Further, by moving the setting circuits 60 and 70 to the outside of the main body case 20 or providing them both inside and outside the main body case 20, remote setting becomes possible.

Further, the distance sensor 10 described above is an example in which two detection positions of the target object are set, but of course it is also possible to set one or three or more detection positions of the target object. In that case, the number of mechanical indicators, the number of setting circuits, the number of switching points of the changeover switch, the number of comparators included in the comparison circuit, etc. may be adjusted according to the number of settings.

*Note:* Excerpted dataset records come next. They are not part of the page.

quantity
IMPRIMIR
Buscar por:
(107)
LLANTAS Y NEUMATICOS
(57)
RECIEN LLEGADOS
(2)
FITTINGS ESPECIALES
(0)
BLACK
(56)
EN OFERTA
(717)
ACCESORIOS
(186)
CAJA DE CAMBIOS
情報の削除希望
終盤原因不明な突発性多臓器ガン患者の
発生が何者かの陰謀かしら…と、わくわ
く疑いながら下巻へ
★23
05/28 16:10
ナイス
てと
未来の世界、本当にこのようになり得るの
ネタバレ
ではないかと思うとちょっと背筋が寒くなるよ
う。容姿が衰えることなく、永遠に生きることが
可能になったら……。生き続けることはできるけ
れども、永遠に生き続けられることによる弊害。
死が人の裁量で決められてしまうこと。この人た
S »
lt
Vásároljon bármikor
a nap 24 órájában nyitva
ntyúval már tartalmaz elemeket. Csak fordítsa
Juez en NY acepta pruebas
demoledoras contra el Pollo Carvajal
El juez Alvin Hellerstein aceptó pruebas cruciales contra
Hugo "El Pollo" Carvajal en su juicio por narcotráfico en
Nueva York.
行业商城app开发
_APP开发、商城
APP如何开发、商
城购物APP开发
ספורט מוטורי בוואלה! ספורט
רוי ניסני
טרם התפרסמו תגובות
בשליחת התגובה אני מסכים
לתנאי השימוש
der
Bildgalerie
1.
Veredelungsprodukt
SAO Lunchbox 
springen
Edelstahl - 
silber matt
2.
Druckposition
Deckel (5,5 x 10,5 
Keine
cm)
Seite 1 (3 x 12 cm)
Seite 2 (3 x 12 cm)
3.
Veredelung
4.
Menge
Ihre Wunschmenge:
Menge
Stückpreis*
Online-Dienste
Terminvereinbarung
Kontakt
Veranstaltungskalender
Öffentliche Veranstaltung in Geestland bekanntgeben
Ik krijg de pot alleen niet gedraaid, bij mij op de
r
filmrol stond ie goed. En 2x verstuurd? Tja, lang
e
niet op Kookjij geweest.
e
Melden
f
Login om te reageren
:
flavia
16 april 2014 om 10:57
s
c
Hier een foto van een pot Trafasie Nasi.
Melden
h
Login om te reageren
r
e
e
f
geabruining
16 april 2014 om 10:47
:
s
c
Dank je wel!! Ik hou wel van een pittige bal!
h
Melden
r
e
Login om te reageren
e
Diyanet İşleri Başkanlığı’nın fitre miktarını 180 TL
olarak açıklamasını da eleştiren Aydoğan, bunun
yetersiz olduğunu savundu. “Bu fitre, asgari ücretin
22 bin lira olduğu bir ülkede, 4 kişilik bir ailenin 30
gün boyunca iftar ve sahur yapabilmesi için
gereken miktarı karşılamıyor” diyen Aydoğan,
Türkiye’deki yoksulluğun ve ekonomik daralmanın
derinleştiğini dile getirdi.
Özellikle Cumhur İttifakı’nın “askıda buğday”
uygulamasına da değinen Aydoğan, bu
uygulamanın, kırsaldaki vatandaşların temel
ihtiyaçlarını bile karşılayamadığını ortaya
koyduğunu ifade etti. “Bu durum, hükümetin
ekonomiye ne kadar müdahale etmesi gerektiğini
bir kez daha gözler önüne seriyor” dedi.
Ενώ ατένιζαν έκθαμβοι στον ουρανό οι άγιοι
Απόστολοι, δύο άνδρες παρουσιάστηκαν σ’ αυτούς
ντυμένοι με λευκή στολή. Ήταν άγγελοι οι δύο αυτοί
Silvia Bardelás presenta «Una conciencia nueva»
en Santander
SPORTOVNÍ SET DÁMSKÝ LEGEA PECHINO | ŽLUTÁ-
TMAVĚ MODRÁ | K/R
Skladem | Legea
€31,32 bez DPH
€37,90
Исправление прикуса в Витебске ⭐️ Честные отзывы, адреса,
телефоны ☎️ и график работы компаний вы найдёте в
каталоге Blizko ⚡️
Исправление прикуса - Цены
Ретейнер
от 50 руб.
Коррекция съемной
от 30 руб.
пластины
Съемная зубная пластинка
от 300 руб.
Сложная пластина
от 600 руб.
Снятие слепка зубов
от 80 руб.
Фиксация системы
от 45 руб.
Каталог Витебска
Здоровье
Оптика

Further, the measurement circuit 100 in the distance sensor 10 is an optical type, but instead, it may be an ultrasonic type that measures the distance to an object using ultrasonic waves, or an ultrasonic type that measures the distance to a metal object using electromagnetic coupling. An electromagnetic type or the like may also be used.

〔Effect of the invention〕

As described above, according to the present invention, the magnitude of the measured voltage output from the measurement circuit according to the distance to the target object can be displayed on the display, so the actual position of the target object can be visually confirmed in real time. can do.

In addition, when setting the detection position of an object, the target setting position can be displayed on the mechanical display, and the current setting value of the variable resistor can be displayed on the display, so both can be used. The relationship between the two can be seen at a glance, and therefore the detection position can be set very easily.

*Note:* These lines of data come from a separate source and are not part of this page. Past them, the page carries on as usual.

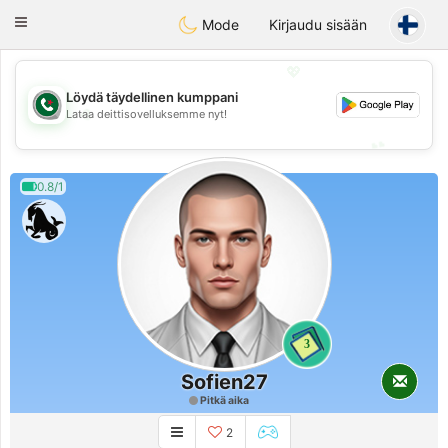
Weshrak
Toggle
Mode
Kirjaudu sisään
navigation
💖
Löydä täydellinen kumppani
💖
Lataa deittisovelluksemme nyt!
💕
💕
0.8/1
3
Sofien27
Pitkä aika
2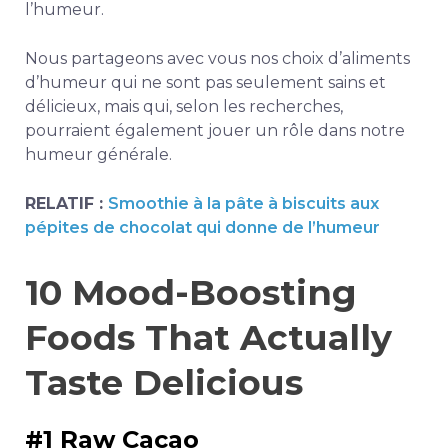
l’humeur.
Nous partageons avec vous nos choix d’aliments
d’humeur qui ne sont pas seulement sains et
délicieux, mais qui, selon les recherches,
pourraient également jouer un rôle dans notre
humeur générale.
RELATIF :
Smoothie à la pâte à biscuits aux
pépites de chocolat qui donne de l’humeur
10 Mood-Boosting
Foods That Actually
Taste Delicious
#1 Raw Cacao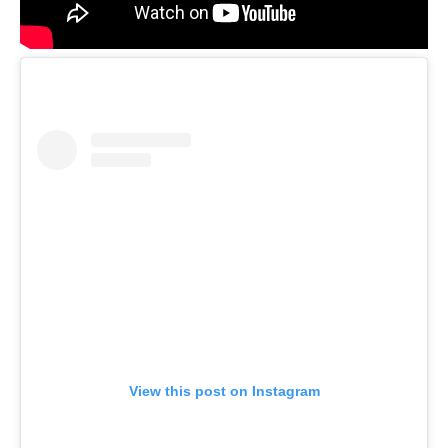
View this post on Instagram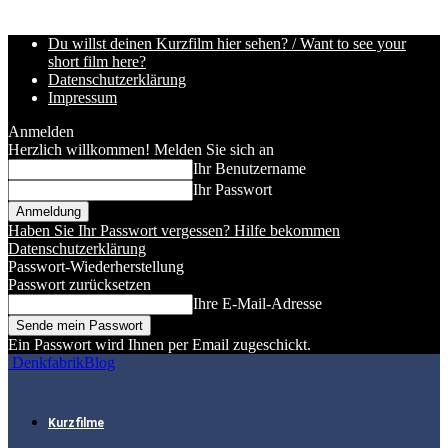
Du willst deinen Kurzfilm hier sehen? / Want to see your
short film here?
Datenschutzerklärung
Impressum
Anmelden
Herzlich willkommen! Melden Sie sich an
Ihr Benutzername
Ihr Passwort
Haben Sie Ihr Passwort vergessen? Hilfe bekommen
Datenschutzerklärung
Passwort-Wiederherstellung
Passwort zurücksetzen
Ihre E-Mail-Adresse
Ein Passwort wird Ihnen per Email zugeschickt.
DenkfabrikBlog
Kurzfilme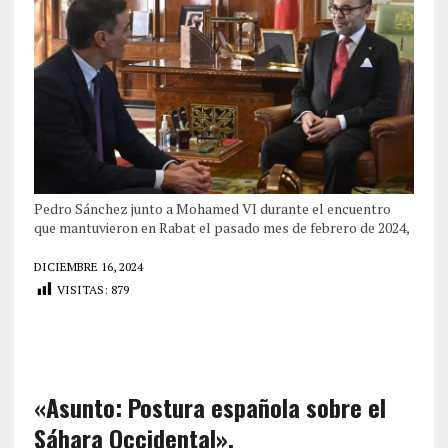
Pedro Sánchez junto a Mohamed VI durante el encuentro
que mantuvieron en Rabat el pasado mes de febrero de 2024,
DICIEMBRE 16, 2024
VISITAS:
879
«Asunto: Postura española sobre el
Sáhara Occidental».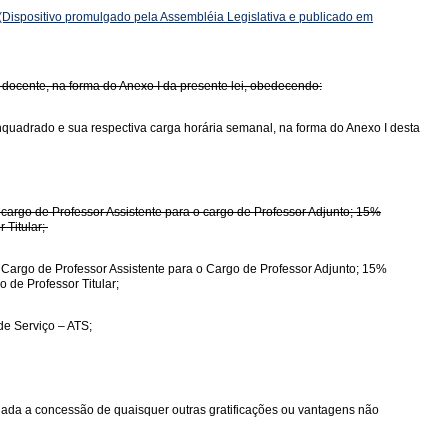
(Dispositivo promulgado pela Assembléia Legislativa e publicado em
 docente, na forma do Anexo I da presente lei, obedecendo:
nquadrado e sua respectiva carga horária semanal, na forma do Anexo I desta
o cargo de Professor Assistente para o cargo de Professor Adjunto; 15%
 Titular;
o Cargo de Professor Assistente para o Cargo de Professor Adjunto; 15%
 de Professor Titular;
de Serviço – ATS;
edada a concessão de quaisquer outras gratificações ou vantagens não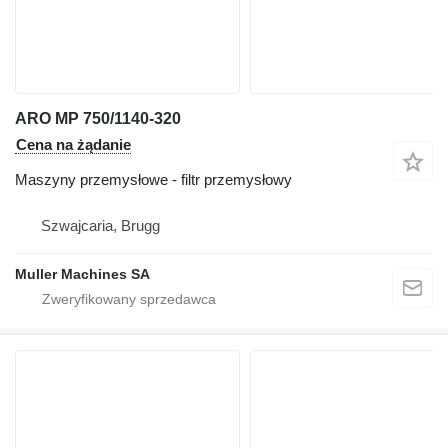
ARO MP 750/1140-320
Cena na żądanie
Maszyny przemysłowe - filtr przemysłowy
Szwajcaria, Brugg
Muller Machines SA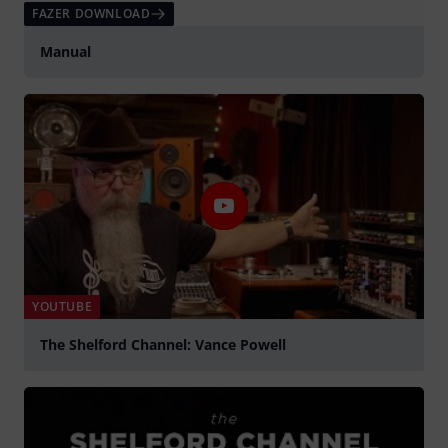
FAZER DOWNLOAD
Manual
YOUTUBE
The Shelford Channel: Vance Powell
Tocar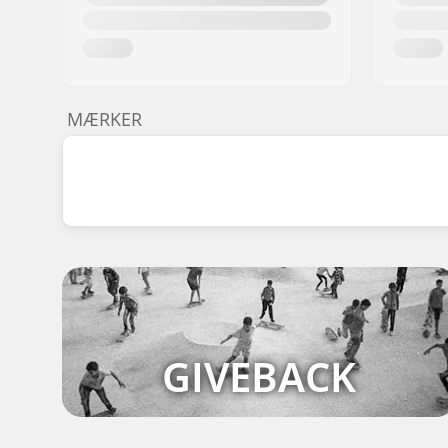
MÆRKER
GIVEBACK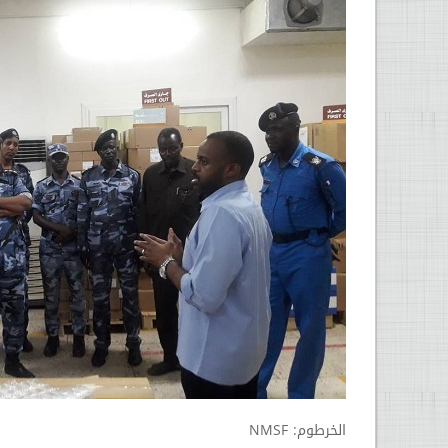
الخرطوم: NMSF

In addition, after setting the detection position, the set position is displayed on the mechanical display, and the actual position of the object can be displayed on the display, so it is possible to You will be able to see at a glance where your actual location is.

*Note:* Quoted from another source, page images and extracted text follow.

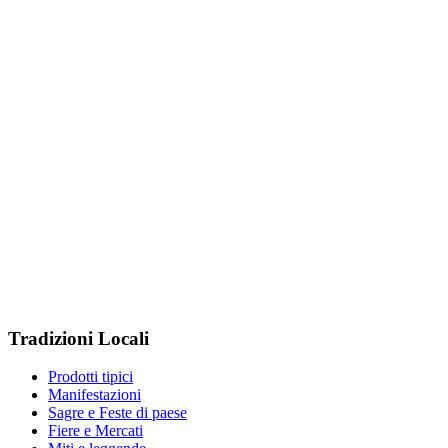
Tradizioni Locali
Prodotti tipici
Manifestazioni
Sagre e Feste di paese
Fiere e Mercati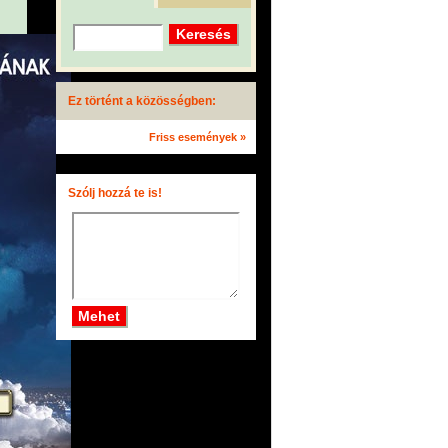
Ez történt a közösségben:
Friss események »
Szólj hozzá te is!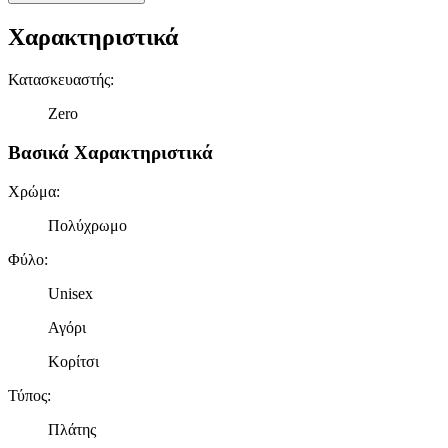
Χαρακτηριστικά
Κατασκευαστής
:
Zero
Βασικά Χαρακτηριστικά
Χρώμα
:
Πολύχρωμο
Φύλο
:
Unisex
Αγόρι
Κορίτσι
Τύπος
:
Πλάτης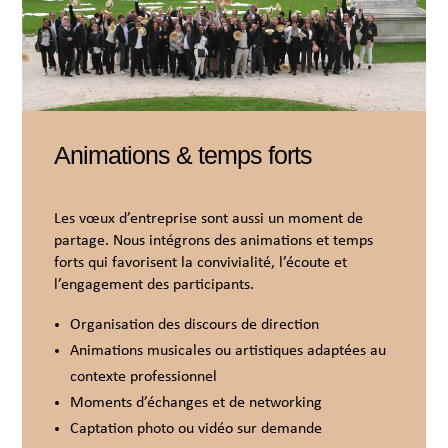
Animations & temps forts
Les vœux d’entreprise sont aussi un moment de
partage. Nous intégrons des animations et temps
forts qui favorisent la convivialité, l’écoute et
l’engagement des participants.
Organisation des discours de direction
Animations musicales ou artistiques adaptées au
contexte professionnel
Moments d’échanges et de networking
Captation photo ou vidéo sur demande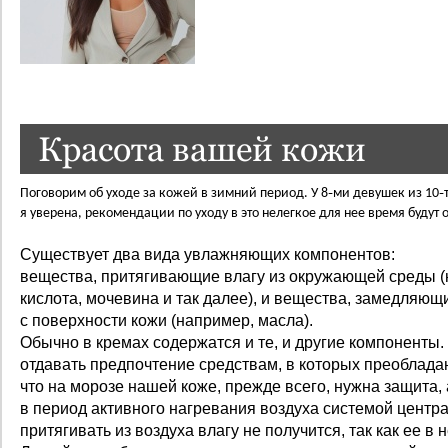
Красота вашей кожи
Поговорим об уходе за кожей в зимний период. У 8‑ми девушек из 10‑т
я уверена, рекомендации по уходу в это нелегкое для нее время будут о
Существует два вида увлажняющих компонентов:
вещества, притягивающие влагу из окружающей среды (
кислота, мочевина и так далее), и вещества, замедляющ
с поверхности кожи (например, масла).
Обычно в кремах содержатся и те, и другие компоненты.
отдавать предпочтение средствам, в которых преоблада
что на морозе нашей коже, прежде всего, нужна защита,
в период активного нагревания воздуха системой центр
притягивать из воздуха влагу не получится, так как ее в н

[Brief explanation of drawings]

FIG. 1 is a plan view showing the appearance of a distance sensor according to an embodiment of the present invention. 2 is an enlarged back view of the display case of FIG. 1. FIG. FIG. 3 shows the indicator shown in FIG. 1, with (A) being a plan view thereof and (B) being a right side view thereof. FIG. 4 is a block diagram showing an example of an electric circuit of the distance sensor shown in FIG. 1. FIG. 5 is a schematic diagram for explaining the setting procedure of the distance sensor shown in FIG. 1. FIG. 6 is a schematic perspective view showing an example of a conventional distance sensor. DESCRIPTION OF SYMBOLS 10... Distance sensor according to the example, 40... Display device, 41... Light emitting element, 5ON, 50F... Mechanical indicator, 51... Indicator, 60.70... Setting circuit,
61.71... Variable resistor, 80... Changeover switch, 90... Output indicator light, 100... Measurement circuit, 12
0...display circuit, 130...comparison circuit.

Claims (1)

[Claims] (1) It has a measurement circuit that measures the distance to the object and outputs an analog measurement voltage proportional to the distance, and a variable resistor that sets the detection position of the object, and the size corresponds to the rotational position. one or more setting circuits that generate set voltages; a comparison circuit that compares the magnitude of the measured voltage from the measuring circuit with the magnitude of each set voltage from the setting circuit and outputs an on/off output signal; It has an output indicator light that lights up in response to an on/off output signal from a comparator circuit, an indicator consisting of a plurality of light emitting elements arranged in a row, and an indicator that can be slid along this indicator. a mechanical indicator that can be positioned at a position corresponding to each light emitting element;
A display circuit that causes a predetermined one of a plurality of light emitting elements constituting the display to emit light according to the magnitude of an input voltage, and a measurement voltage from the measurement circuit and a set voltage from the setting circuit are selected. A distance sensor characterized by comprising a changeover switch that selectively switches and inputs input to a display circuit.